Thanks to Roland Tanglao for pointing to this.  It's dawning on more and more business people who have thought blogging is just *personal diaries* (as irving points out in his post) that this hyperlinked interconnected environment is not going away any time soon, and that through blogging much expertise is shared, relationships built and (soon) more and more purposeful activity gets done.

Qumana is squarely aimed at making it easy for people to do what they want, and to work easily with content.  An earlier, jargon-y business plan of ours talked about content gathering, assembly, management and publishing ... this is still pertinent, but what we will continue to design and build (with our users' active feedback)  is greater choice and control while enabling bloggers to build relationships with others and make money more easily.

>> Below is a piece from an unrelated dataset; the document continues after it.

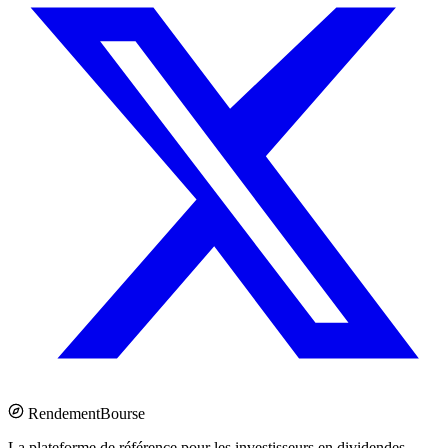
Rendement
Bourse
La plateforme de référence pour les investisseurs en dividendes.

Build relationships, you say ?  Watch for an upcoming release where in addition to the rapid creation and publishing of blog posts (to multiple blogs, of course, the Qumana user will be able to drag and drop content into ... an email message that they can send on its way.

From irvingWladawsky-Berger's blog post titled Blogging, the Web and the Emergence of Collaborative Knowledge

I was honestly taken by surprise by the rise of blogging. My friend John Patrick , with whom I worked very closely at IBM in organizing our Internet initiative, had been telling me for years that blogging was one of the major next big directions for the Internet, right up there with ubiquitous wireless access. I honestly thought that John had lost it, but I now realize I was looking at blogging all wrong and asking all the wrong questions. I thought: "Who wants to read what I have to write when there are so many professional writers, experts in their subjects, publishing countless articles in newspapers, magazines, academic journals and books, let alone all the other stuff appearing every minute on the Web itself?" To me this all felt like an exercise in narcissism, with people writing on whatever subject they chose just to see their name in (electronic) print and get their 15 minutes (or hopefully longer) of fame.

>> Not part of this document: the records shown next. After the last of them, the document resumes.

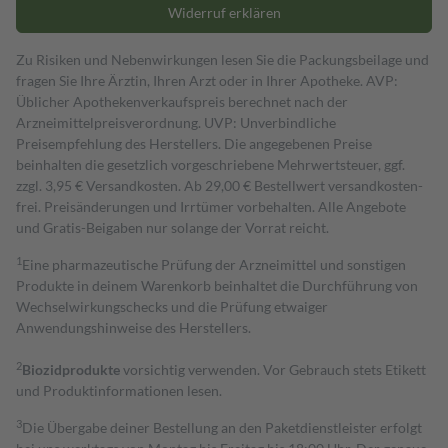
Widerruf erklären
Zu Risiken und Nebenwirkungen lesen Sie die Packungsbeilage und
fragen Sie Ihre Ärztin, Ihren Arzt oder in Ihrer Apotheke. AVP:
Üblicher Apothekenverkaufspreis berechnet nach der
Arzneimittelpreisverordnung. UVP: Unverbindliche
Preisempfehlung des Herstellers. Die angegebenen Preise
beinhalten die gesetzlich vorgeschriebene Mehrwertsteuer, ggf.
zzgl. 3,95 € Versandkosten. Ab 29,00 € Bestell­wert versand­kosten­
frei. Preisänderungen und Irrtümer vorbehalten. Alle Angebote
und Gratis-Beigaben nur solange der Vorrat reicht.
1
Eine pharmazeutische Prüfung der Arzneimittel und sonstigen
Produkte in deinem Warenkorb beinhaltet die Durchführung von
Wechselwirkungschecks und die Prüfung etwaiger
Anwendungshinweise des Herstellers.
2
Biozidprodukte
vorsichtig verwenden. Vor Gebrauch stets Etikett
und Produktinformationen lesen.
3
Die Übergabe deiner Bestellung an den Paketdienstleister erfolgt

What I had totally missed is that blogging should be viewed as one of the major natural next steps of the Web. The Web's appeal, as we were recently reminded in a very good article by Kevin Kelly in Wired Magazine is bigger, much bigger, than any one web site or web page. It is all about the content. The more content there is on the Web, and the more people access and interact with the content, the more valuable the Web is for everyone. In the early days of the Web, content was expensive to store, hard to find, and relatively difficult to produce, so web sites were put up primarily by businesses and other institutions. But, as computer storage has gotten ridiculously inexpensive, as search capabilities -- enabled by equally inexpensive computing technology -- make it easy to find whatever is out there, and as good tools for creating content become available to everyone, more and more of the content is now being contributed by individuals.